她接过,翻看底部——“承平三年”四字清晰可见。材质是金丝楠,纹理紧密,年份久远,绝非仿品。
她收好木板,转身就走。
“你要拿去哪?”
“保命。”她头也没回。
出府后,她命马夫绕道工部老匠人住处。那人姓陈,曾参与重修宫门,手艺精湛,且对她忠心。
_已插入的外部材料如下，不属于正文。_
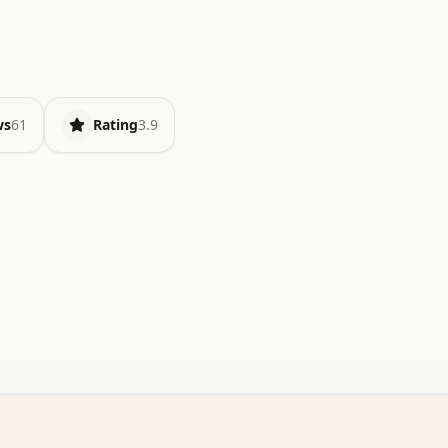
ws
61
Rating
3.9
.   o   .   .   .   .   .   +   +   .   .   .   .   .   
.   .   +   .   .   o   .   .   x   .   .   .   .   .   
.   .   :   .   .   .   .   .   .   .   .   .   .   x   
.   .   .   .   .   x   .   .   .   .   .   .   :   .   
.   .   .   .   .   .   .   +   .   .   .   .   .   .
她敲开门,直接问:“能不能做一块假的龙椅残件?要带‘承平三年’刻痕,但材质得差些,一看就不像是宫里的东西。”
陈匠人皱眉:“用什么料?”
“樟木。”
“那不行,太软,容易看出破绽。”
“就是要让人看出破绽。”
他懂了,点头:“一个时辰够吗?”
“够。”
她坐在外间等。天快亮时,陈匠人捧出一块新制木板,边缘还带着锯痕,表面有虫蛀痕迹,刻字歪斜,明显是粗工所造。
她检查一遍,满意。
“辛苦你了。”
“娘娘放心,没人会把这玩意当成真品。”
她带人连夜返回沈府,在密室中将真假木板调换。原龙椅的其他部分不动,只替换一条腿上的残件。做完后,她又安排谍网女官放出风声:“沈侍郎近年痴迷古董,常收赝品充数,已被行家笑话多次。”
天刚亮,礼部尚书李崇安便带人上门搜查。
她早已候在正厅。
李崇安带着两名工部官员进屋,直奔密室。不多时,有人喊:“找到了!”
众人围上去,只见那块樟木残件静静躺在箱中,刻着“承平三年”。
工部官员拿起细看,摇头:“此木易腐,纹路松散,且无火烙印。前朝龙椅皆由钦天监监造,每件编号入册。若此为真,岂能流落民间三十年?”
另一人附和:“这是近十年仿制,顶多值二十两银。”
李崇安脸色难看,却不得不承认:“确非御物。”
沈知微冷声道:“烦请诸位记录清楚——沈家所藏,仅为民间仿品,从未冒认前朝遗器。谁若再以此事构陷,便是蓄意污蔑朝廷命官。”
李崇安无话可说,只得带人离去。